According to the African Development Fund, the rehabilitation will increase annual electricity generation by an estimated 55%, from 916GWh to 1,426GWh. The work is also expected to extend the operational life of the facilities from about 22 years to 47 years and improve plant availability from around 80% to 95%, reducing forced outages.
Malawi has one of the lowest electricity access rates in Africa, with 25.9% of the population connected to power. Supply constraints worsened in 2022 after Tropical Storm Ana damaged the Kapichira plant, which accounts for roughly 30% of national generation capacity.
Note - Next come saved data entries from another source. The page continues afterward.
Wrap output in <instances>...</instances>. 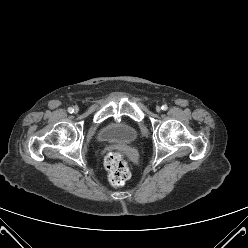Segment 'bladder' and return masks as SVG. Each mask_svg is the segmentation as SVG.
Listing matches in <instances>:
<instances>
[{
  "mask_svg": "<svg viewBox=\"0 0 248 248\" xmlns=\"http://www.w3.org/2000/svg\"><path fill=\"white\" fill-rule=\"evenodd\" d=\"M97 137L100 141L131 143L137 137V130L126 122H112L103 127Z\"/></svg>",
  "mask_w": 248,
  "mask_h": 248,
  "instance_id": "obj_1",
  "label": "bladder"
}]
</instances>
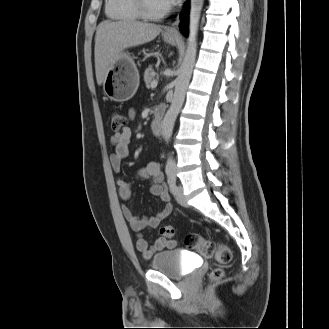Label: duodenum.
Masks as SVG:
<instances>
[{
  "instance_id": "410a0bca",
  "label": "duodenum",
  "mask_w": 329,
  "mask_h": 329,
  "mask_svg": "<svg viewBox=\"0 0 329 329\" xmlns=\"http://www.w3.org/2000/svg\"><path fill=\"white\" fill-rule=\"evenodd\" d=\"M164 109L158 107L154 111L153 119L151 121V130L155 135H160L163 129Z\"/></svg>"
}]
</instances>
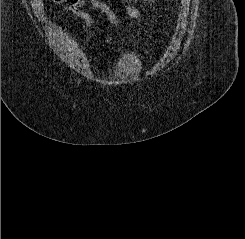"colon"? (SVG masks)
Instances as JSON below:
<instances>
[{"label": "colon", "mask_w": 245, "mask_h": 239, "mask_svg": "<svg viewBox=\"0 0 245 239\" xmlns=\"http://www.w3.org/2000/svg\"><path fill=\"white\" fill-rule=\"evenodd\" d=\"M56 2L60 3V2H65V3H68V4H71L73 2H75V0H55ZM139 0H125V2H128V3H134V2H137ZM144 2H148L150 0H142Z\"/></svg>", "instance_id": "1"}]
</instances>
The project aligns with Malawi’s Vision 2063 development strategy and the Malawi Energy Compact signed in January 2025 under the Mission 300 initiative, which targets electricity access for 300 million people in Africa by 2030. The programme is expected to support industrial, agricultural, and mining activity by improving supply reliability and reducing reliance on diesel generation.
Malawi’s state-owned Electricity Generation Company will act as the executing agency. Implementation is scheduled to run from March 2026 to December 2030.
The rehabilitation is also intended to strengthen Malawi’s role in regional power markets. Planned outcomes include improved readiness for interconnection with the Southern Africa Power Pool via the Mozambique–Malawi interconnector, potential future linkage to the East Africa Power Pool through a proposed Malawi–Tanzania interconnector, coordination with planned 132kV and 400kV transmission backbone projects, and greater capacity to integrate new generation, including the planned 358MW Mpatamanga hydropower project.